__What the exercise asks__
Report, in full, each line of the material below in which the string "chia" occurs.

───── Provided material ─────

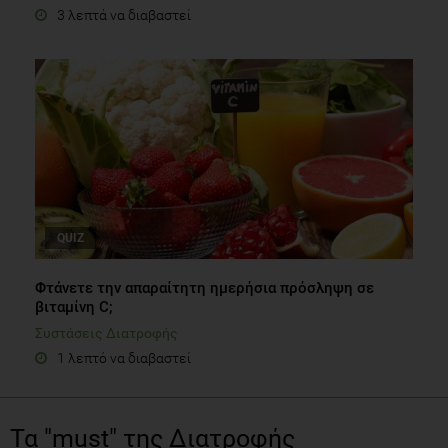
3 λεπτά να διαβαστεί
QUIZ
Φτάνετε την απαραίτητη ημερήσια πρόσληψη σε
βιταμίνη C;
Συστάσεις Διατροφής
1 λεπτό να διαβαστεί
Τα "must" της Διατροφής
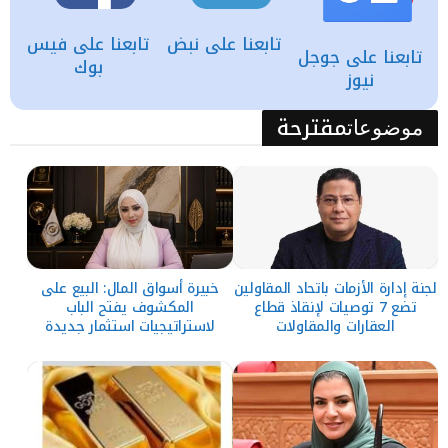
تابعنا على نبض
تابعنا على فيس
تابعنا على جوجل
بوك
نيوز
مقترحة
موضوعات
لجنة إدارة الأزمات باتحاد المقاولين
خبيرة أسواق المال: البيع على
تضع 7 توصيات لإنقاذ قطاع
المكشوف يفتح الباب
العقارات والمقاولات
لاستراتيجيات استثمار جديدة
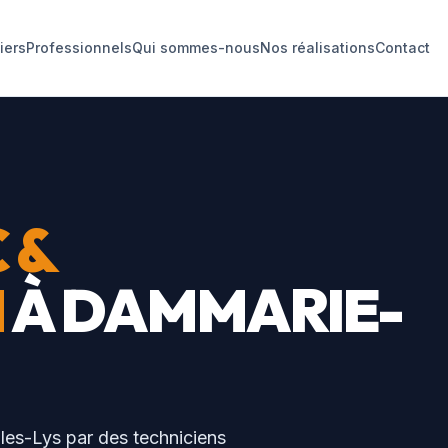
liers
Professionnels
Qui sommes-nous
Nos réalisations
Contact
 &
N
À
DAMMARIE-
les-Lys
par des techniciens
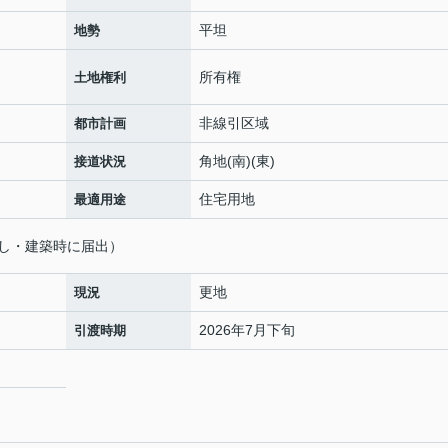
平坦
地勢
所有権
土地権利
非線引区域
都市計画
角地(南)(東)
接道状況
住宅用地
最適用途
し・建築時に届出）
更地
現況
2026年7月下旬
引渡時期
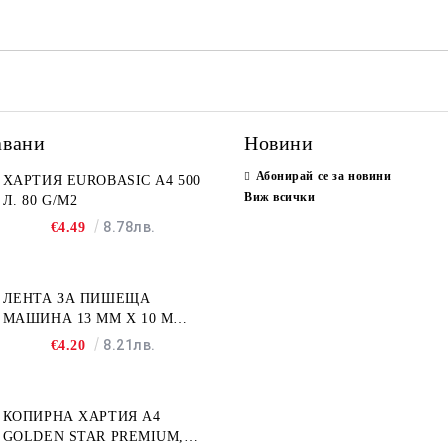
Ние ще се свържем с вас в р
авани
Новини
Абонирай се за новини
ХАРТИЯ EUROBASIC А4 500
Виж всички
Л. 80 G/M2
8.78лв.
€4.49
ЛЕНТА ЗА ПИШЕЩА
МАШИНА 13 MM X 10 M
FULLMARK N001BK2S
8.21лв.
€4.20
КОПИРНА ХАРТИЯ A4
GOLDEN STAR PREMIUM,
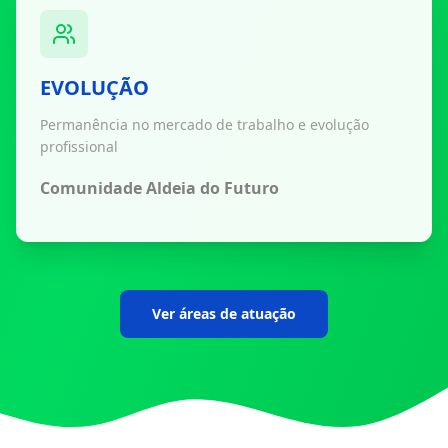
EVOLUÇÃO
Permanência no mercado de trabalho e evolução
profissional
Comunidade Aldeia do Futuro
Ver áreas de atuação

─────
───── Provided material ─────

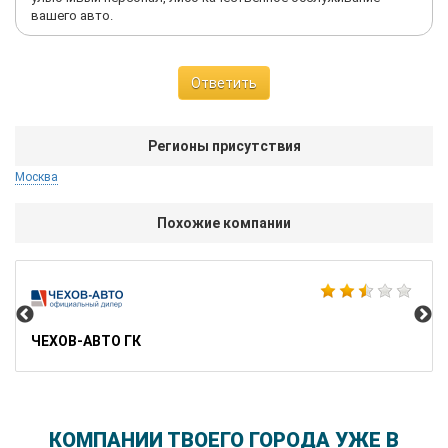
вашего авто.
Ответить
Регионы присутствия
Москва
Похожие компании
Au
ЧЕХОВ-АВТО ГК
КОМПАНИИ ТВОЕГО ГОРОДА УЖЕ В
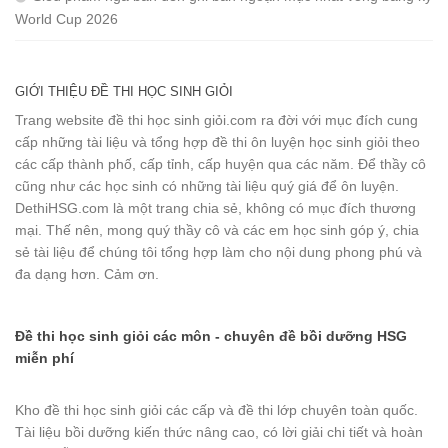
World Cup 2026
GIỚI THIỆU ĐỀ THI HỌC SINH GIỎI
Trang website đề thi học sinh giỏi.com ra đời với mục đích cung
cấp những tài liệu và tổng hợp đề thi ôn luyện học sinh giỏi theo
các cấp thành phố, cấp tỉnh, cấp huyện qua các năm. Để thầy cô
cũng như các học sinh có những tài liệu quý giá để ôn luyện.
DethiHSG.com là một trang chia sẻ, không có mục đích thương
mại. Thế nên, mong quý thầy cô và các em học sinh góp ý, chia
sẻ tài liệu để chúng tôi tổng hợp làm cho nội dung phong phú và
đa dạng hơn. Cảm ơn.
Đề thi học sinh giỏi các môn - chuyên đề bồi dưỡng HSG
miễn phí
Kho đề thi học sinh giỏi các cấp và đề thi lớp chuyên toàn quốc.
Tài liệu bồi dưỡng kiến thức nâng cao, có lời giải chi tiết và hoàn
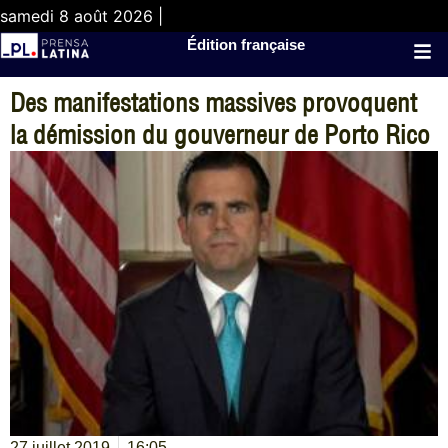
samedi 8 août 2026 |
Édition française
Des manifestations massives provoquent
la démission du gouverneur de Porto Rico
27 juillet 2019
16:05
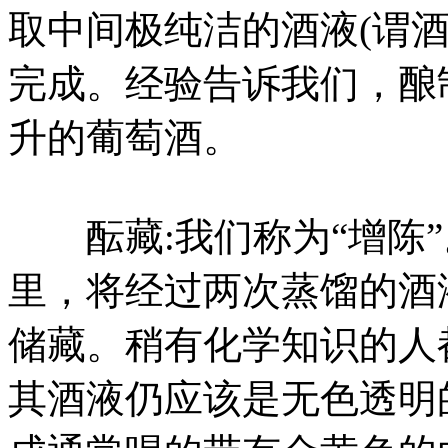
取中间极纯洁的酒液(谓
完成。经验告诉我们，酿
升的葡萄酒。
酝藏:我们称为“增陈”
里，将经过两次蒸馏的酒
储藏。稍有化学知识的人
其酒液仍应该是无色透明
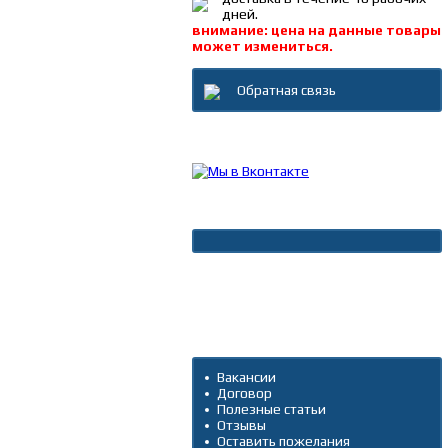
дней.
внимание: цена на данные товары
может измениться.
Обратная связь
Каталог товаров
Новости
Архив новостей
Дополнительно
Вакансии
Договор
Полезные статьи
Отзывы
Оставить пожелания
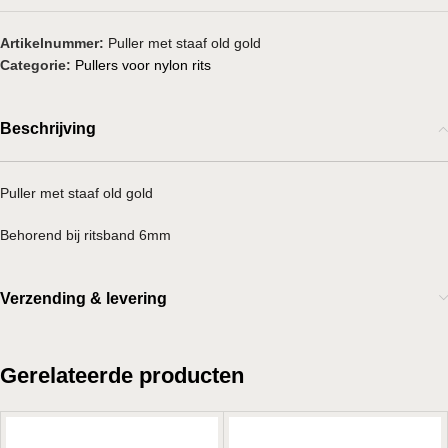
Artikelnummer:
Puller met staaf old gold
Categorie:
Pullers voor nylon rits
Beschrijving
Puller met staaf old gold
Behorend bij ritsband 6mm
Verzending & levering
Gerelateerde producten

─────

__Written solution__
DethiHSG.com là một trang chia sẻ, không có mục đích thương
mại. Thế nên, mong quý thầy cô và các em học sinh góp ý, chia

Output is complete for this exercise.